The following hardware is used in the setup:
- BLDC motor: Tiger motor U8 (135kV)
- Motion controller: SOMANET DC 1K
- Encoder: RM08 12 bit absolute encoder
An overview of the setup is shown below:
1.1 Requirements and Parameters
We need about 4800 [RPM] from the motor. The Tiger motor has a kv value of 135 [RPM/V], connecting it to a 48 [V] supply means it theoretically should be able to go up to 6500 [RPM]. The specsheat includes a scenario where it reaches 5000 [RPM] while a propeller is connected to it, so 4800 [RPM] with no load should not be a problem.
2.1 Inefficient commutation
The first thing which was remarkable from the test is that about 10 [A] was already required to turn at 3200 [RPM] without any load connected. This seems to be caused by inefficient commutation, we figured there are two main possible causes for this.
2.1.1 Phase offset error
Their might be an error in the phase offset used, this will cause an linear increase in required current with velocity. This can be best solved by finetuning the offset at a high velocity. However our curve does not seem linear, thus this does not seem to be the case.
2.1.2 Delay error
There is a certain amount of delay in between requesting the position from the RM08 and applying the new voltage. This delay can cause the current to exponential increase with motor velocity, which is true in our case.

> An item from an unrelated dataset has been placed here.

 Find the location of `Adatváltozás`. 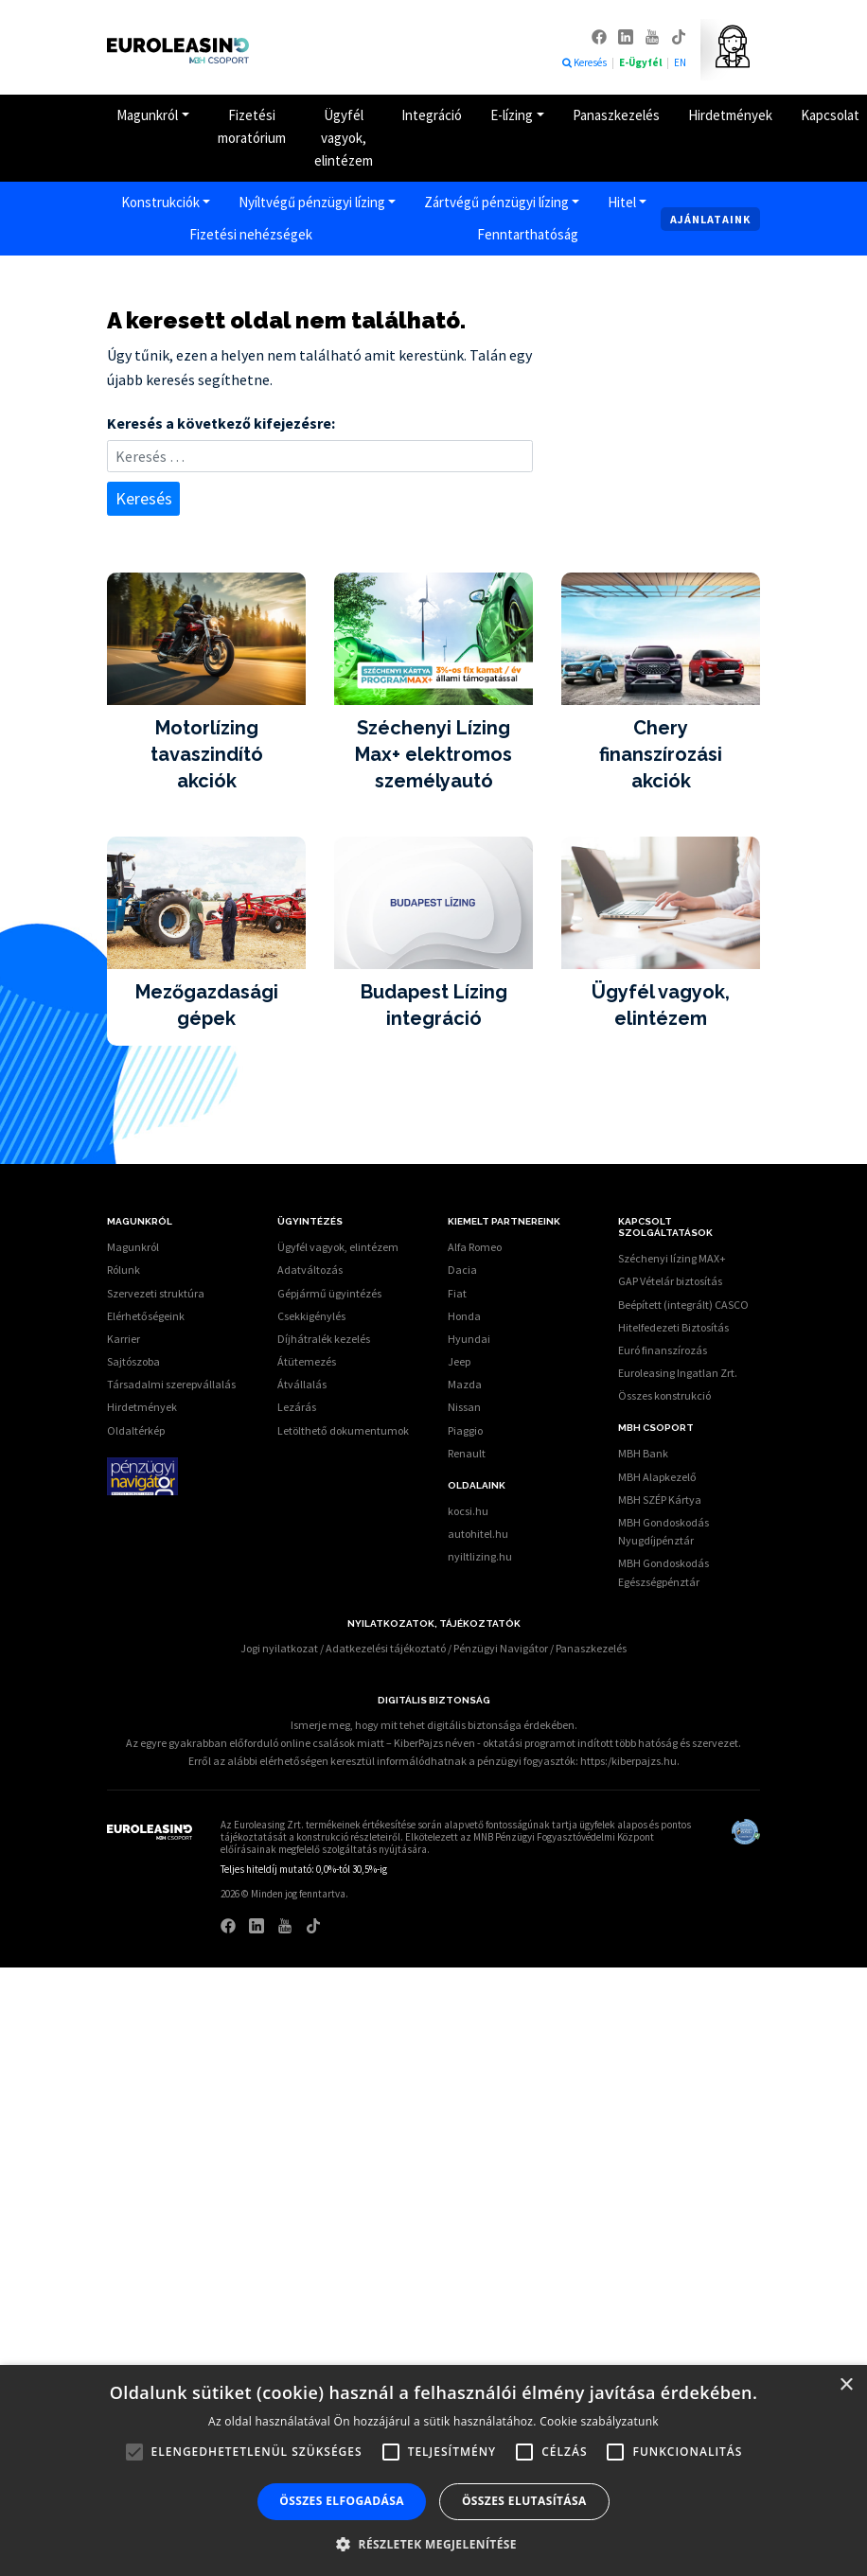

By adding up al delays we found a total delay of ~0.1 ms in the system (see above). Spinning at 3000RPM = 50Hz and using 21 pole pairs means that the electrical turning frequency is 1050Hz, than a delay of 0.1 ms would cause a 37.8 electrical degree error, This likely causes the inefficiency!
2.2 Control going crazy
if we try to go above ~3200 RPM, the motor starts pulling a lot of current and makes a lot of noise. This means the motor is not operational above 3000RPM, this seems to be the most urgent problem at the moment.
Normally the motor velocity is limited by back-EMF, if the back EMF would be causing this issue the problem would be voltage dependent. Therefore some measurements where done at different voltage levels, see the two images below:
The moment where the motor stops following the velocity sweep seems to increase linearly with voltage. Another interesting outcome is that at 30V the motor just stops following the velocity sweep, while at the higher voltages (40V and 43V) the motor suddenly dropped to a lower velocity. Note that the 46V test stopped before this moment because to high current peaks were flowing trough the SOMANET (35A). However it seems unlikely the back-EMF is the problem since Tiger has been able to reach 5000RPM themselves.
For the first problem we thought we could use something like:
Pcorr = Penc + t_delay * Vel.
- Vel: angular velocity
- t_delay: the delay compensation gain
- Penc: the encoder position for the rotor
- Pcor: the delay compensated position
However this didn't save the problem at all. Do you have any other suggestions?
For the second problem we can't think of any cause, can you think of any?